Exercise requirements
Look at the entries below and restate word for word the lines from the first through the one that has "services, especially for".

Segment Start: Raw data

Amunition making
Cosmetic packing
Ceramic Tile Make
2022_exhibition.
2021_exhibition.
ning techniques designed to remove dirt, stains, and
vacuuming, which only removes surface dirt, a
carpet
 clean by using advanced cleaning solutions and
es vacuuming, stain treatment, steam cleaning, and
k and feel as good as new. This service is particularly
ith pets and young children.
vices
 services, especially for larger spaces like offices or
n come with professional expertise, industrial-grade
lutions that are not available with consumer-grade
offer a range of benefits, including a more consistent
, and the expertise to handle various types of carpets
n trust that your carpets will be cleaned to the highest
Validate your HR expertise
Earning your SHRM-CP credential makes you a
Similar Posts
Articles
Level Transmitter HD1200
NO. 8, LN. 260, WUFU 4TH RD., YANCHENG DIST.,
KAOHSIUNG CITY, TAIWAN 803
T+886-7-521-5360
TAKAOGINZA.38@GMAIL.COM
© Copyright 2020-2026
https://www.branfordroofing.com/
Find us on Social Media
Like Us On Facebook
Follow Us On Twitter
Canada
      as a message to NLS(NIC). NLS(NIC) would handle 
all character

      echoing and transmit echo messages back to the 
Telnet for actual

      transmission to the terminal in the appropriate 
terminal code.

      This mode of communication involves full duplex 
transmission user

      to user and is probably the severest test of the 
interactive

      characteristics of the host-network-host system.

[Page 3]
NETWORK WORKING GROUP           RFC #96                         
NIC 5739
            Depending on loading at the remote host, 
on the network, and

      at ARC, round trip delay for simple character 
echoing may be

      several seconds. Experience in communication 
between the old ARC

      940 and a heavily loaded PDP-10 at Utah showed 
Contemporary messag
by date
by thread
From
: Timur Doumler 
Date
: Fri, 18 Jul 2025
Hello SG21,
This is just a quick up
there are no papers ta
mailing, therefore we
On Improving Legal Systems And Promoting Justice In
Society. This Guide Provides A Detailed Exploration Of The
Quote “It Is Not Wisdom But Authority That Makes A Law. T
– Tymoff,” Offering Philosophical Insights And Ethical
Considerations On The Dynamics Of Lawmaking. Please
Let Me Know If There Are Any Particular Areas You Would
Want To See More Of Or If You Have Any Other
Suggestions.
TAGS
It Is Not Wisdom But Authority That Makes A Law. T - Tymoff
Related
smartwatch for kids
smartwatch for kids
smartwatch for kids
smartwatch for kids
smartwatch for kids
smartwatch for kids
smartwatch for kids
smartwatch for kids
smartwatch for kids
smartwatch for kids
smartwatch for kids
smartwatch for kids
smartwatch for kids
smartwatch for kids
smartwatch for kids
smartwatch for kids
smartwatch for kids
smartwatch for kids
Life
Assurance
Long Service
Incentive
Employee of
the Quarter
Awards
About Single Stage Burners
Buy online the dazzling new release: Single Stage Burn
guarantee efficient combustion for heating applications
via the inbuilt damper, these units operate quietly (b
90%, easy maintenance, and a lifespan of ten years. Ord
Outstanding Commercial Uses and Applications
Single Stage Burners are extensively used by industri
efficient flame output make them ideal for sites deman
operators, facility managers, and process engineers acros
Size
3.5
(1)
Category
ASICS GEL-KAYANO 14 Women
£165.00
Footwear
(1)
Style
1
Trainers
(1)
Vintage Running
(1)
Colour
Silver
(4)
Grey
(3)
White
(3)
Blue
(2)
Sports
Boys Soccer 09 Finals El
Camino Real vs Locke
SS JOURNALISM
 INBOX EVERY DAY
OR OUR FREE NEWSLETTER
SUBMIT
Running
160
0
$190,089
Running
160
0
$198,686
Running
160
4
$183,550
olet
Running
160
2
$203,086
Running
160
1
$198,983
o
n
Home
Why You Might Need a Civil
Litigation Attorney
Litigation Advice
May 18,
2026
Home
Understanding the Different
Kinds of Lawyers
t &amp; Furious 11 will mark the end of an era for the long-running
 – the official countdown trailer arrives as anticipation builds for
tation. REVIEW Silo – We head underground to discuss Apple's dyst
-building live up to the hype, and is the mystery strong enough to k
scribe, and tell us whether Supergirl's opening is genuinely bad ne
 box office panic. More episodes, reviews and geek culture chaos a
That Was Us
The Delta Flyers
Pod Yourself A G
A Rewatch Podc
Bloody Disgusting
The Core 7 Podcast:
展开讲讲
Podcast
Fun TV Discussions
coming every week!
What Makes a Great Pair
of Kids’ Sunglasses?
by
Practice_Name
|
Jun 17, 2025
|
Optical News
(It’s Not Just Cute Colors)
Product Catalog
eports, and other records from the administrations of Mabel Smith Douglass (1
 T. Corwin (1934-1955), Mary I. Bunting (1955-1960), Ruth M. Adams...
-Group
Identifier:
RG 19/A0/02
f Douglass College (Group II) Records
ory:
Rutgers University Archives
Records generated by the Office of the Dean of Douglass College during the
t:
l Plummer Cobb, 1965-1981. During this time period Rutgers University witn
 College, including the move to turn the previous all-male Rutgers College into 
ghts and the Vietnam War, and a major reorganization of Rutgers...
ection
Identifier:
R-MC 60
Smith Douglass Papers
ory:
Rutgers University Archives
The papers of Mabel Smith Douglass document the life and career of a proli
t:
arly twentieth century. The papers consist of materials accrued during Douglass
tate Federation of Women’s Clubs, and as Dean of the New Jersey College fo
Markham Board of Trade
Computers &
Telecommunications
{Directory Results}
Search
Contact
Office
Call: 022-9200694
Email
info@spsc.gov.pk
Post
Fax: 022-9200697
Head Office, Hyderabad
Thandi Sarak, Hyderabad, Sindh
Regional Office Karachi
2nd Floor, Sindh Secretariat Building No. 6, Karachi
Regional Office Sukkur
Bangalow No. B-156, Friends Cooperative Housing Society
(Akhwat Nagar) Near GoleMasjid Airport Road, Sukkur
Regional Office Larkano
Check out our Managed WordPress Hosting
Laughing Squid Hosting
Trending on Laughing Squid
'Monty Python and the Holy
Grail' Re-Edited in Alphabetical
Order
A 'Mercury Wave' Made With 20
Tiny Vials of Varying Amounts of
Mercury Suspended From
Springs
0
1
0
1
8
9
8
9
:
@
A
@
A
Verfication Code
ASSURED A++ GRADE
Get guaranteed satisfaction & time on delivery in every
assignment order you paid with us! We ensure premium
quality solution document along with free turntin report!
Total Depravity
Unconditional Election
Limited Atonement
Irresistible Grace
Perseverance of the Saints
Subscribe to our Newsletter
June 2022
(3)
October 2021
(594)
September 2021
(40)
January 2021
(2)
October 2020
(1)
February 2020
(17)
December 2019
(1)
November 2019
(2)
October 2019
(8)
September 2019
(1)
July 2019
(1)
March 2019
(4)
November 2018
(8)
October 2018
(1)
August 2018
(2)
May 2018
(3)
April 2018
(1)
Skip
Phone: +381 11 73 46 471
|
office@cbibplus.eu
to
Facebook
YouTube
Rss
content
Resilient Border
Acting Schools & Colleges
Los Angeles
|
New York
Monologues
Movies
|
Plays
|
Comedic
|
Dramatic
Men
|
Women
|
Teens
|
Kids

Segment End: Raw data

Response area
Amunition making
Cosmetic packing
Ceramic Tile Make
2022_exhibition.
2021_exhibition.
ning techniques designed to remove dirt, stains, and
vacuuming, which only removes surface dirt, a
carpet
 clean by using advanced cleaning solutions and
es vacuuming, stain treatment, steam cleaning, and
k and feel as good as new. This service is particularly
ith pets and young children.
vices
 services, especially for larger spaces like offices or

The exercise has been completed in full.